Picture the news rippling through the village of Nain. The widow has lost her only son. Hearts are broken and tears flow as neighbors try to comprehend the grief of the woman robbed by death. At the funeral, many from town gather to express support and to travel with her to the burial. Several friends step forward to carry the pallet with the body The procession snakes down the road and out of town. The crowd follows in its wake. Silence prevails except for the sobbing of the widow and her friends. The few carrying the bier plod together. Their minds race back to a few months or years before when they took her husband down this same path. They try to feel the pain and sorrow but most of all they just try to be near. Their legs burn with exhaustion as they climb up and down the hills. Suddenly, the procession halts! Jesus of Nazareth approaches the coffin. His eyes fill with compassion as He surveys the sorrow and loss of the widow. The Saviour places one hand on the coffin near the still form. The Lord of Glory speaks, “Arise!” Immediately the young man sits up. (What were his first words?) Tenderly and joyfully, the Lord help him down from the coffin and turns him over to his awe-struck mother.

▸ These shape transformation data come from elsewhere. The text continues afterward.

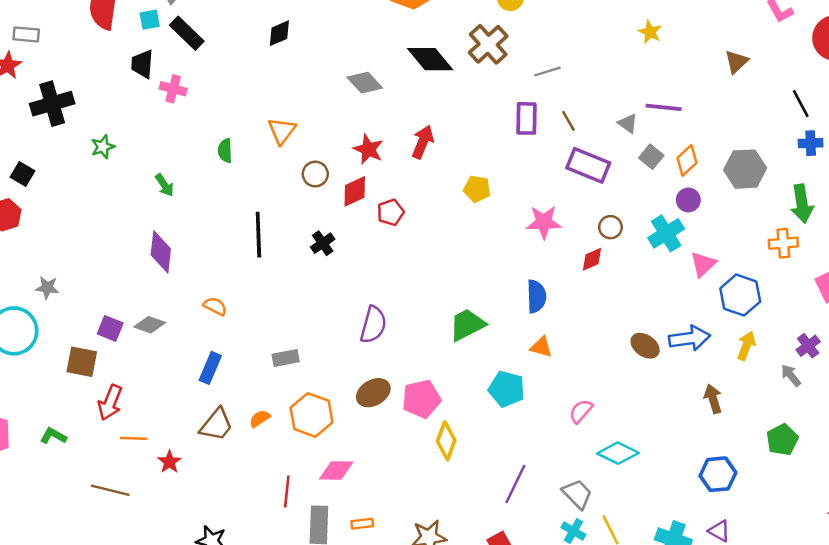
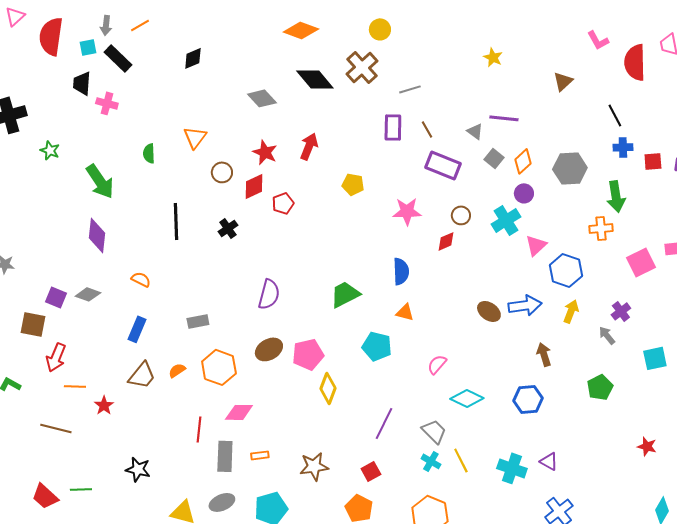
green star: (103, 147) -> (50, 150), turned -30
green arrow: (165, 185) -> (100, 181), size x1.8
blue hexagon: (718, 474) -> (528, 399), moved

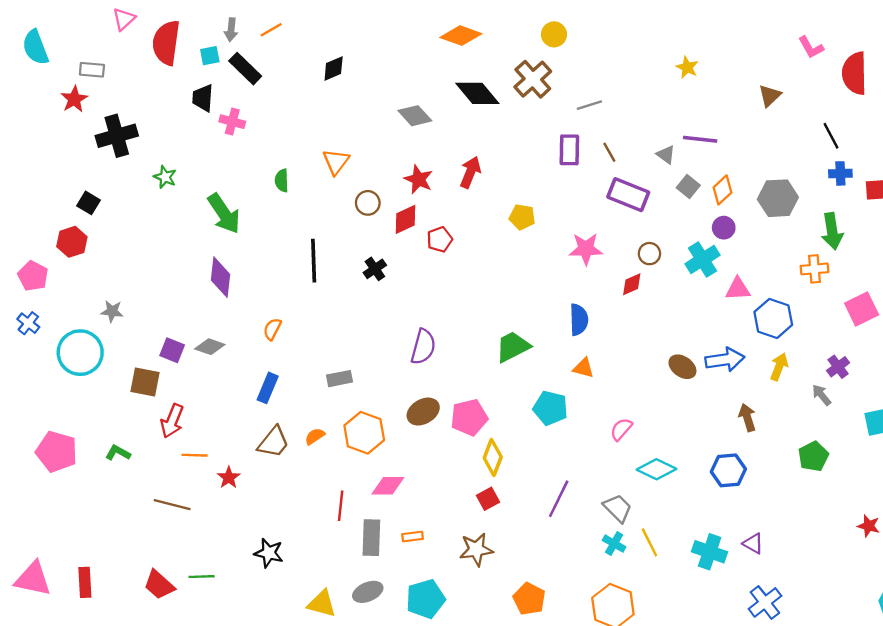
pink triangle: (536, 245) -> (738, 289), turned 40
orange semicircle: (141, 279) -> (272, 329), turned -90
red square: (371, 471) -> (488, 499), moved

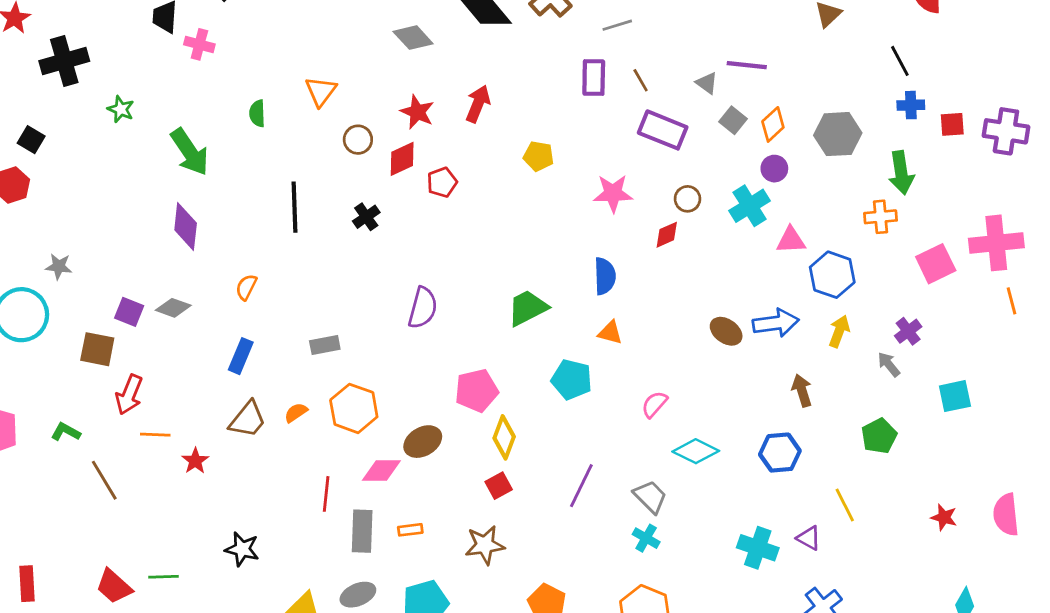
brown ellipse: (423, 412) -> (423, 442), moved
brown line: (172, 505) -> (104, 480), moved, turned 45
yellow line: (649, 542) -> (845, 505), moved

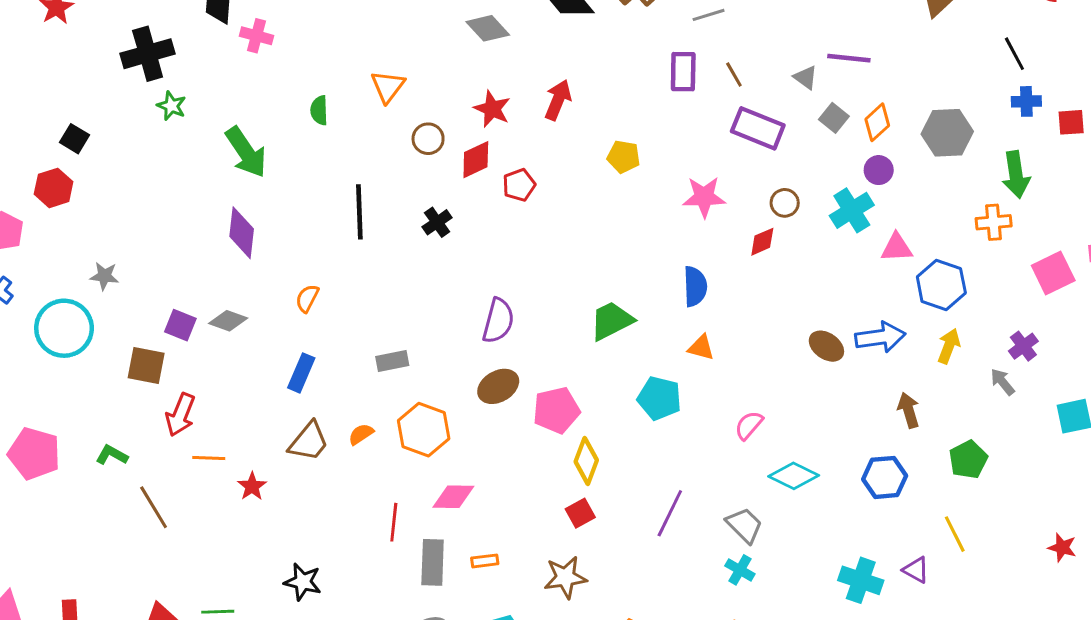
black cross: (64, 61) -> (148, 54), moved
green pentagon: (879, 436) -> (968, 459), moved
brown ellipse: (423, 442) -> (498, 386), moved

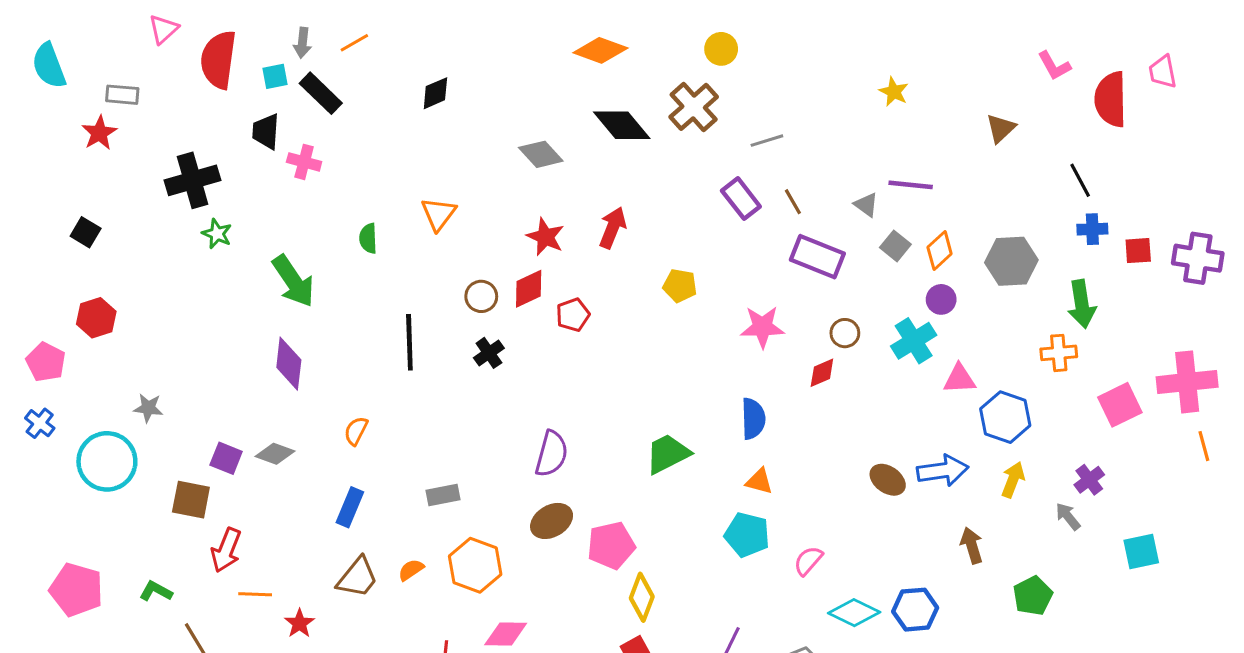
purple rectangle: (683, 72) -> (741, 199), turned -39
black square: (74, 139) -> (86, 232), moved
brown circle: (428, 139) -> (481, 296), moved
cyan pentagon: (659, 398) -> (747, 535), moved
blue hexagon: (885, 477) -> (915, 610), moved

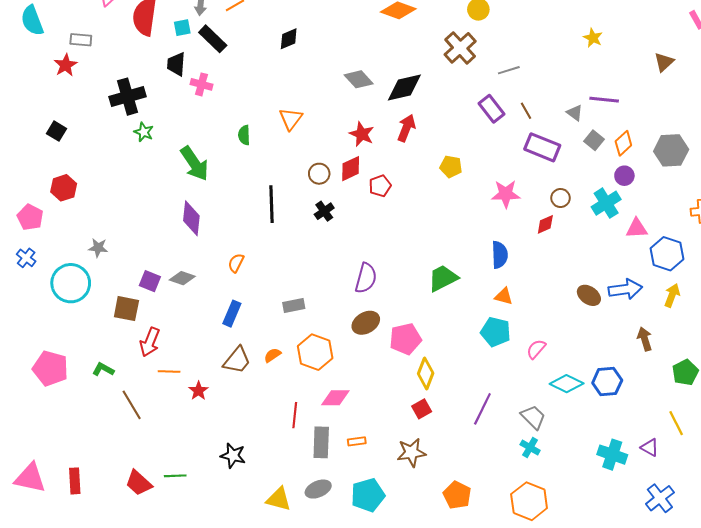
black diamond: (622, 125) -> (404, 87), moved, turned -63

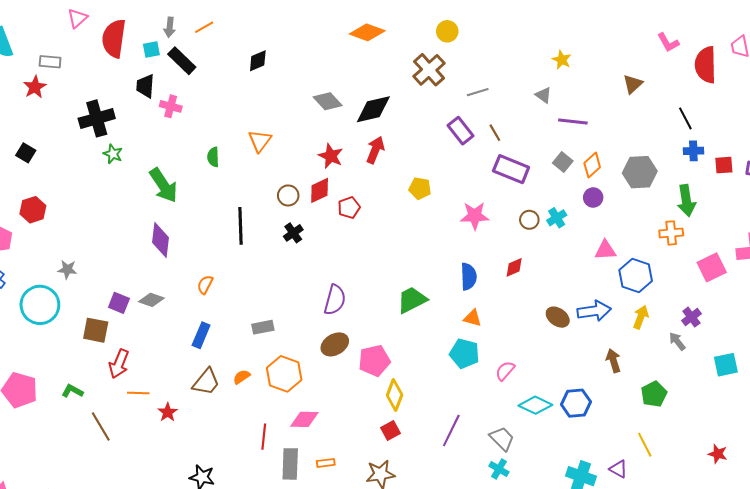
gray triangle: (575, 113) -> (544, 95), moved
cyan cross: (606, 203) -> (557, 218), moved, size x0.7
red diamond: (545, 224) -> (514, 267), moved

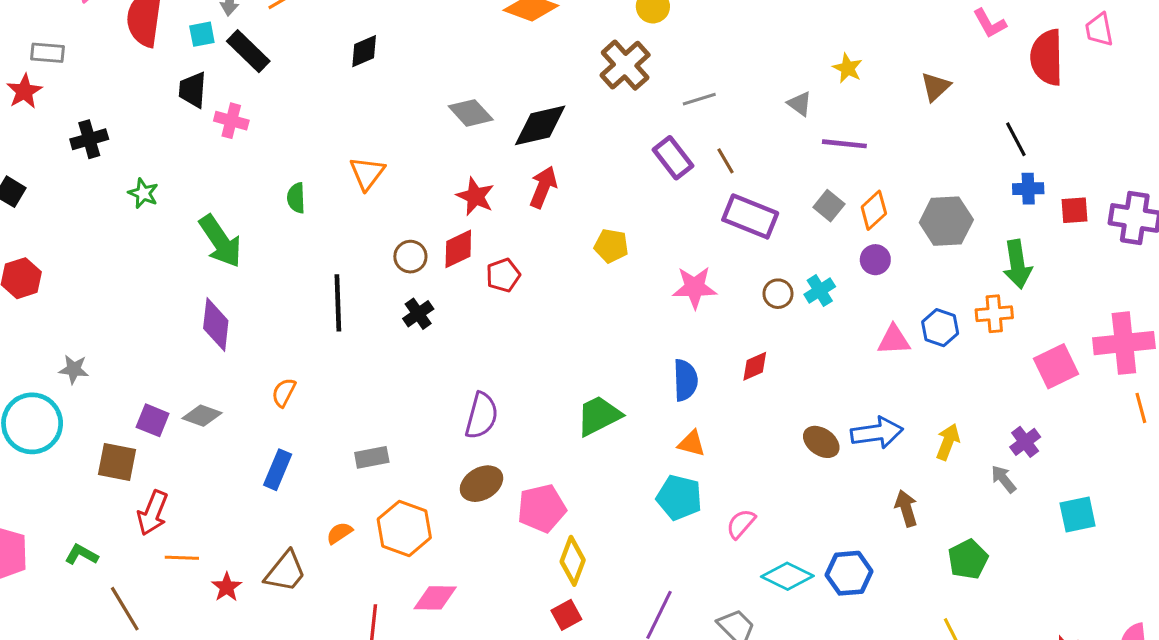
yellow star: (562, 60) -> (847, 68), moved
black cross: (97, 118) -> (89, 139), moved, size x0.7
blue hexagon: (636, 276) -> (940, 328), moved, size x0.7
brown trapezoid: (206, 382) -> (285, 572), moved

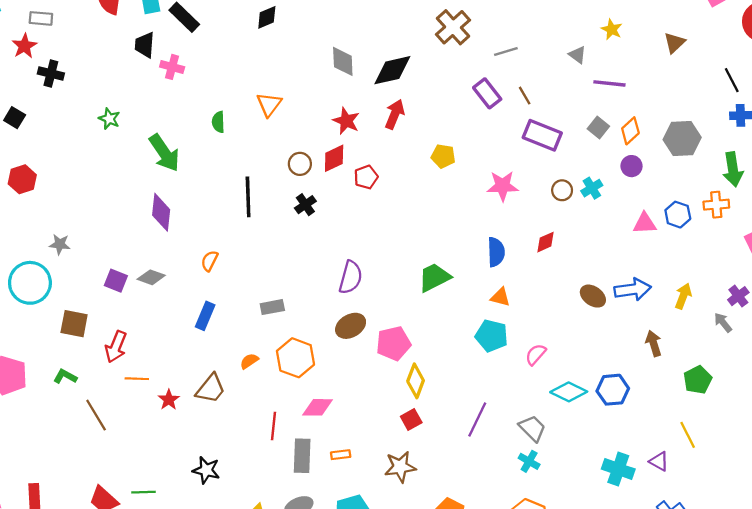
gray diamond: (471, 113) -> (343, 61), turned 40
black cross: (89, 139) -> (51, 74), moved, turned 30
brown square: (117, 462) -> (74, 324), moved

A few men had a front row seat to see the Lord work. They did not preach a sermon or say a word. They simply saw a person in need and were willing to help. Silent but near, they were bearing the very burden on the poor woman’s heart. It took energy, effort and compassion. Their personal cost was worth it all to see the Lord meet another’s need.

Feeling blah? Find a Christian in need. We do not need to preach a sermon, just show you care. Be practical. Be helpful. Most of all, be near. Sometimes silence is the best solace. You will be thrilled to see the Lord meet someone else’s need. Those few that day came to learn what Paul taught, “Bear ye one another’s burdens and so fulfill the law of Christ” (Gal 6:2).

As time blows by like the wind, we sit like statues with rock-hard spirits. The solution? We must see God work! Should we then put our lives on cruise control and hope we will just happen to come upon some circumstance where God is working? No! Let us learn the lesson from these individuals. We don’t need great ability or gift. Scripture does not give any of their names, they were just average and ordinary. They stand out because they felt the weight of commitment to the Master, concern for a sinner and compassion for a widow. If we want the inestimable privilege of seeing God work, we MUST be willing to pay the puny price of bearing a burden. So what now? Don’t wallow in the blahs, “Do it”.